* Excerpted data *
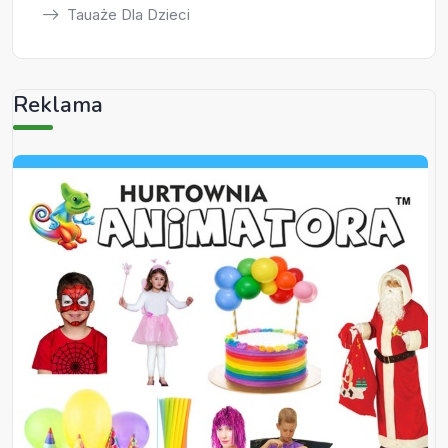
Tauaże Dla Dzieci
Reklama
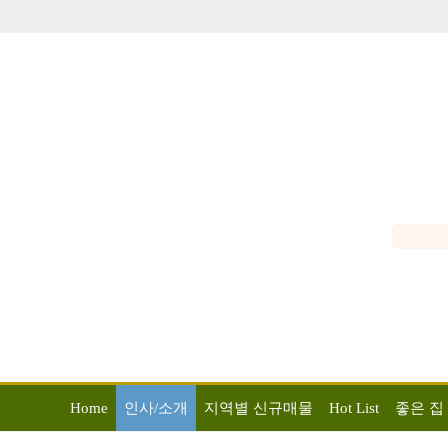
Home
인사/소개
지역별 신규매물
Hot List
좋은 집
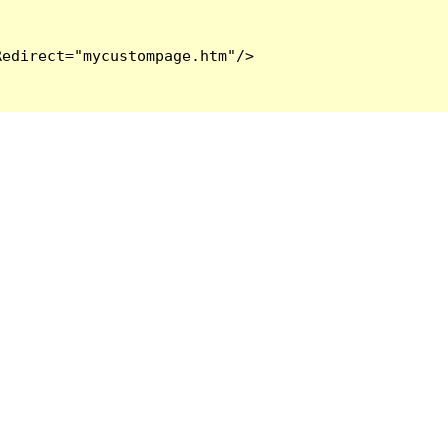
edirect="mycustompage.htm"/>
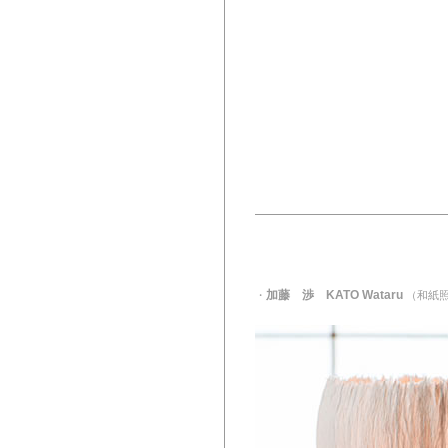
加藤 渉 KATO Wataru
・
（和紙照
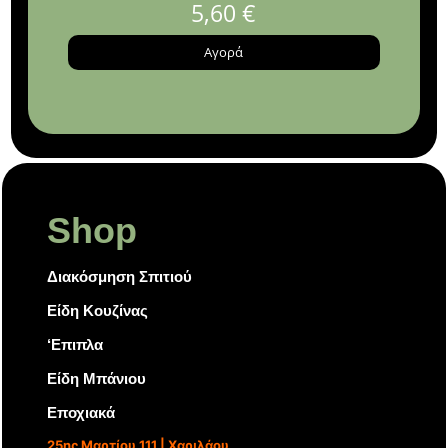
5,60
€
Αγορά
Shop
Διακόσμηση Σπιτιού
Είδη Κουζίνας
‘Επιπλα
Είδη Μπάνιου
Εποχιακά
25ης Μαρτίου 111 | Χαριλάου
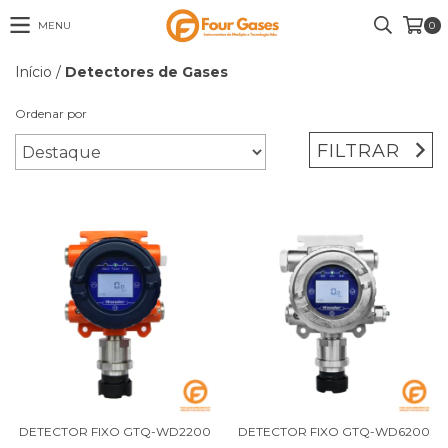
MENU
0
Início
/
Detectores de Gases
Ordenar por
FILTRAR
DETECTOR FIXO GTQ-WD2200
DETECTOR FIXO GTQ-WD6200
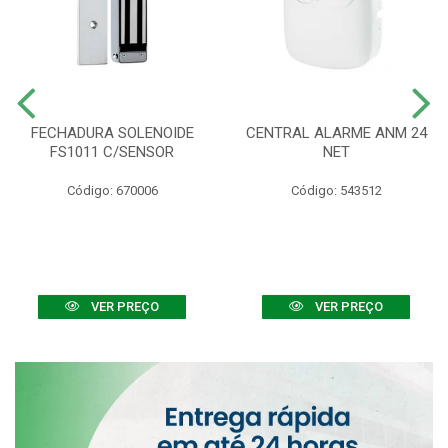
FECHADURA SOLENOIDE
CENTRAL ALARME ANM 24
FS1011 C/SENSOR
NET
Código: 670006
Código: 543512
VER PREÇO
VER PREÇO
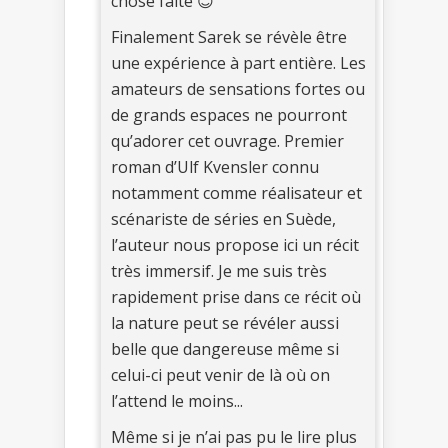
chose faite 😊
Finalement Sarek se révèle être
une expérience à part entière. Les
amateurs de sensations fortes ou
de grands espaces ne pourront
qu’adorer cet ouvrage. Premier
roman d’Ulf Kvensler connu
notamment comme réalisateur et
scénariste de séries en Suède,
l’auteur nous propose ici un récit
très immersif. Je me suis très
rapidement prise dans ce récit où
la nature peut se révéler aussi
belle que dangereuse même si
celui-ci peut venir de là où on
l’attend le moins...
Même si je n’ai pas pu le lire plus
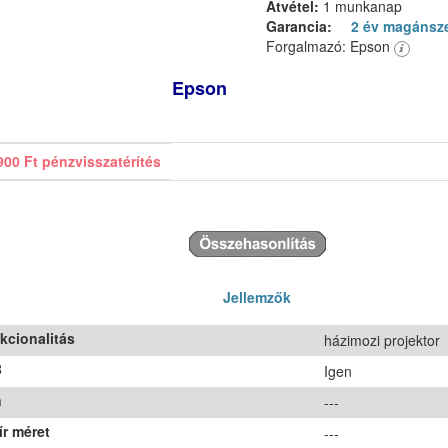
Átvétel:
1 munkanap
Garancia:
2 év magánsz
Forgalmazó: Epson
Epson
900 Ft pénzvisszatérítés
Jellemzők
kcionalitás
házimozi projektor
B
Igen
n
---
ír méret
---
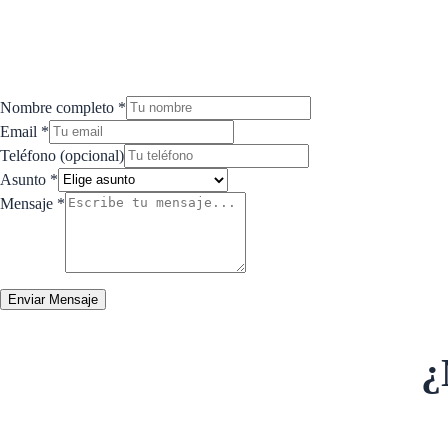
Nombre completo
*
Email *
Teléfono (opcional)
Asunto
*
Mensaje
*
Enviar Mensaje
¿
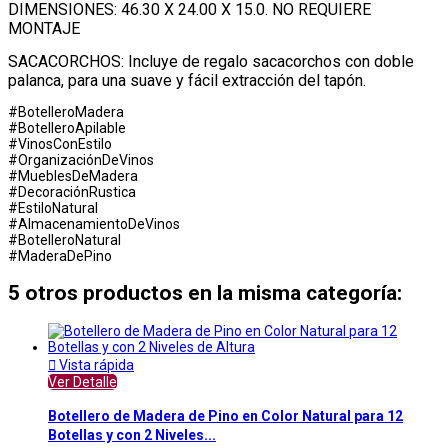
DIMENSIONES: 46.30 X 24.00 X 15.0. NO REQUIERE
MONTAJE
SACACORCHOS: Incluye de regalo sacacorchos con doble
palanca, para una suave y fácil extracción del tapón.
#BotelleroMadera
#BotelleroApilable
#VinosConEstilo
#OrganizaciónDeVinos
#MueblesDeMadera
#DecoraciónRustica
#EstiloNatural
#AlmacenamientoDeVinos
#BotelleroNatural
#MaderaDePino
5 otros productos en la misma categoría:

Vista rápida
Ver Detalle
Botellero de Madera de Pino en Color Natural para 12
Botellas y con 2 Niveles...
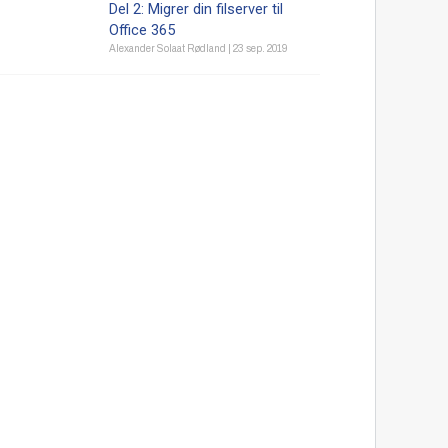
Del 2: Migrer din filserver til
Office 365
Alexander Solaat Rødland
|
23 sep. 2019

* * *

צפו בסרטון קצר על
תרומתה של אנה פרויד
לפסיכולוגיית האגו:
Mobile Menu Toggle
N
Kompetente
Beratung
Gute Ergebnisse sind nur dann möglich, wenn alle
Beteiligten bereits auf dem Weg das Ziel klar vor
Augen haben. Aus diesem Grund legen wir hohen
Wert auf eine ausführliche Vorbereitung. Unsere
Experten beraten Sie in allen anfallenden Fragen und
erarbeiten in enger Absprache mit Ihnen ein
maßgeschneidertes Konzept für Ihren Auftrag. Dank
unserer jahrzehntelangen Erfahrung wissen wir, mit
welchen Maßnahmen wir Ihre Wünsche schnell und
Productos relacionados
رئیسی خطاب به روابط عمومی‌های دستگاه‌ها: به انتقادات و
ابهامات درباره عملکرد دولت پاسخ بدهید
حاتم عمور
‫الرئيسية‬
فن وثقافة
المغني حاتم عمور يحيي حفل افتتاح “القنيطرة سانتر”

* Instructions to follow *
From the records above, extract the lines from the one holding "Tauaże Dla Dzieci" through the one holding "23 sep. 2019", word for word; omit the pictures.

* Solution to the problem *
Tauaże Dla Dzieci
Reklama
Home
인사/소개
지역별 신규매물
Hot List
좋은 집
edirect="mycustompage.htm"/>
加藤 渉 KATO Wataru
・
（和紙照
5,60
€
Αγορά
Shop
Διακόσμηση Σπιτιού
Είδη Κουζίνας
‘Επιπλα
Είδη Μπάνιου
Εποχιακά
25ης Μαρτίου 111 | Χαριλάου
MENU
0
Início
/
Detectores de Gases
Ordenar por
FILTRAR
DETECTOR FIXO GTQ-WD2200
DETECTOR FIXO GTQ-WD6200
FECHADURA SOLENOIDE
CENTRAL ALARME ANM 24
FS1011 C/SENSOR
NET
Código: 670006
Código: 543512
VER PREÇO
VER PREÇO
chose faite 😊
Finalement Sarek se révèle être
une expérience à part entière. Les
amateurs de sensations fortes ou
de grands espaces ne pourront
qu’adorer cet ouvrage. Premier
roman d’Ulf Kvensler connu
notamment comme réalisateur et
scénariste de séries en Suède,
l’auteur nous propose ici un récit
très immersif. Je me suis très
rapidement prise dans ce récit où
la nature peut se révéler aussi
belle que dangereuse même si
celui-ci peut venir de là où on
l’attend le moins...
Même si je n’ai pas pu le lire plus
Átvétel:
1 munkanap
Garancia:
2 év magánsz
Forgalmazó: Epson
Epson
900 Ft pénzvisszatérítés
Jellemzők
kcionalitás
házimozi projektor
B
Igen
n
---
ír méret
---
Nombre completo
*
Email *
Teléfono (opcional)
Asunto
*
Mensaje
*
Enviar Mensaje
¿
DIMENSIONES: 46.30 X 24.00 X 15.0. NO REQUIERE
MONTAJE
SACACORCHOS: Incluye de regalo sacacorchos con doble
palanca, para una suave y fácil extracción del tapón.
#BotelleroMadera
#BotelleroApilable
#VinosConEstilo
#OrganizaciónDeVinos
#MueblesDeMadera
#DecoraciónRustica
#EstiloNatural
#AlmacenamientoDeVinos
#BotelleroNatural
#MaderaDePino
5 otros productos en la misma categoría:

Vista rápida
Ver Detalle
Botellero de Madera de Pino en Color Natural para 12
Botellas y con 2 Niveles...
Del 2: Migrer din filserver til
Office 365
Alexander Solaat Rødland
|
23 sep. 2019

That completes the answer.